Houston Evictions Move Forward Amid Flooding, COVID-19 And A Federal Moratorium

September 24, 2020

Heavy rainfall from Tropical Storm Beta has led to street flooding across Houston. COVID-19 remains a major health and financial concern for many people. And the federal government has ordered a moratorium on many evictions across the country.

Despite all of this, Houston-area housing court judges are moving forward with evictions.

With 600 eviction cases on Harris County court dockets this week, renters, landlords and judges are continuing to grapple with how to navigate the Centers for Disease Control and Prevention national eviction moratorium that went into effect over two weeks ago. The Texas Supreme Court has stepped in to offer more rules but it’s still unclear if people who could lose their homes will be protected.

On Tuesday, with Harris County officials warning residents to stay off the roads due to the potential flooding impacts from Tropical Storm Beta, some courts remained open, including Justice of the Peace Lincoln Goodwin’s court, where 74 eviction cases on the docket moved forward as scheduled.

Houston leads the country in the number of evictions since the pandemic began.

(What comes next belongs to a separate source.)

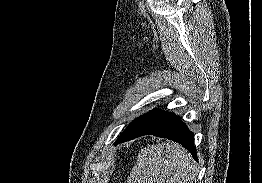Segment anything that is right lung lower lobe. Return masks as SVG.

Houston-area landlords have filed more than 11,000 cases since mid-March, compared to just more than 500 in the Austin area, according to data from the Eviction Lab at Princeton University.

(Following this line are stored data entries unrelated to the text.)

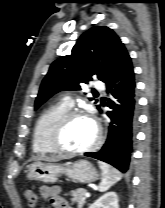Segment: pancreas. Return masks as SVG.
I'll use <instances>...</instances> for the list:
<instances>
[{
    "label": "pancreas",
    "instance_id": "1",
    "mask_svg": "<svg viewBox=\"0 0 165 208\" xmlns=\"http://www.w3.org/2000/svg\"><path fill=\"white\" fill-rule=\"evenodd\" d=\"M86 192H87L86 189H83V188L72 190L70 192V195L72 196L71 201L77 203L78 208H82V206L85 204V201H86L85 193Z\"/></svg>",
    "mask_w": 165,
    "mask_h": 208
}]
</instances>
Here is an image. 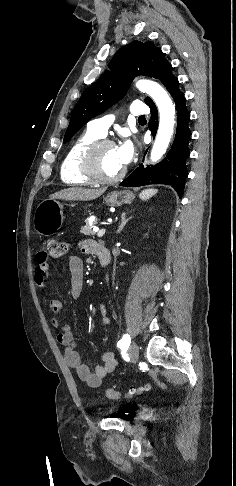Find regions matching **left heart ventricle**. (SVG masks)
<instances>
[{
	"label": "left heart ventricle",
	"mask_w": 236,
	"mask_h": 486,
	"mask_svg": "<svg viewBox=\"0 0 236 486\" xmlns=\"http://www.w3.org/2000/svg\"><path fill=\"white\" fill-rule=\"evenodd\" d=\"M98 168L105 177H113L124 168L115 146L103 147L98 154Z\"/></svg>",
	"instance_id": "left-heart-ventricle-1"
}]
</instances>
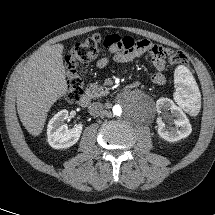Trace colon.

With no state or local protections in place, a national eviction order from the CDC promised some relief for Houston renters.

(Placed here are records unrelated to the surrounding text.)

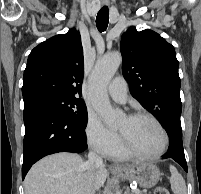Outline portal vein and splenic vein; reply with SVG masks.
<instances>
[{
  "mask_svg": "<svg viewBox=\"0 0 201 194\" xmlns=\"http://www.w3.org/2000/svg\"><path fill=\"white\" fill-rule=\"evenodd\" d=\"M133 192H135L136 194L140 193V191L138 189H134Z\"/></svg>",
  "mask_w": 201,
  "mask_h": 194,
  "instance_id": "18ae733b",
  "label": "portal vein and splenic vein"
}]
</instances>
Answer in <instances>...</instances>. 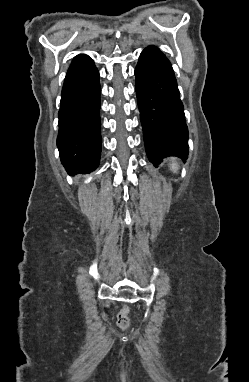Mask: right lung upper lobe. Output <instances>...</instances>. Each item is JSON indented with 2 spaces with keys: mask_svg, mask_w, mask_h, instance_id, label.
I'll list each match as a JSON object with an SVG mask.
<instances>
[{
  "mask_svg": "<svg viewBox=\"0 0 249 382\" xmlns=\"http://www.w3.org/2000/svg\"><path fill=\"white\" fill-rule=\"evenodd\" d=\"M89 57L87 55H83V54H80L78 56H76L69 69H68V72L72 71L73 69H75L76 67H78L79 65H81L82 63H84Z\"/></svg>",
  "mask_w": 249,
  "mask_h": 382,
  "instance_id": "obj_1",
  "label": "right lung upper lobe"
}]
</instances>
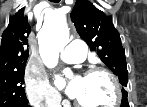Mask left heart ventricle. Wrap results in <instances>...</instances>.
<instances>
[{
    "label": "left heart ventricle",
    "mask_w": 147,
    "mask_h": 107,
    "mask_svg": "<svg viewBox=\"0 0 147 107\" xmlns=\"http://www.w3.org/2000/svg\"><path fill=\"white\" fill-rule=\"evenodd\" d=\"M113 98V86L109 79L105 75H94L82 79L76 100L89 107H101L109 105Z\"/></svg>",
    "instance_id": "left-heart-ventricle-1"
}]
</instances>
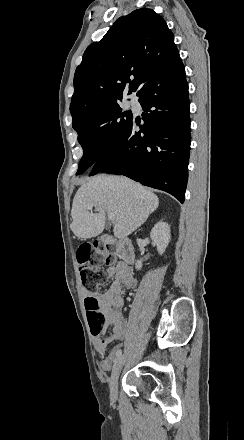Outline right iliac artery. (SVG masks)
Here are the masks:
<instances>
[{"instance_id": "82829eb1", "label": "right iliac artery", "mask_w": 244, "mask_h": 440, "mask_svg": "<svg viewBox=\"0 0 244 440\" xmlns=\"http://www.w3.org/2000/svg\"><path fill=\"white\" fill-rule=\"evenodd\" d=\"M121 354H122V351H121V350H118V351L116 352V357L121 356Z\"/></svg>"}]
</instances>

But after the CDC order came out, Houston At-large Council member Letitita Plummer said her elation quickly turned to frustration when she realized it wouldn’t stop all evictions in Harris County justice of the peace courts.

“The JP courts specifically are really making decisions based on their own mindset for every individual case,” Plummer said, “which really makes it difficult especially because a lot of people don’t really know what their rights are and so they can’t challenge whatever the decision is made in court.”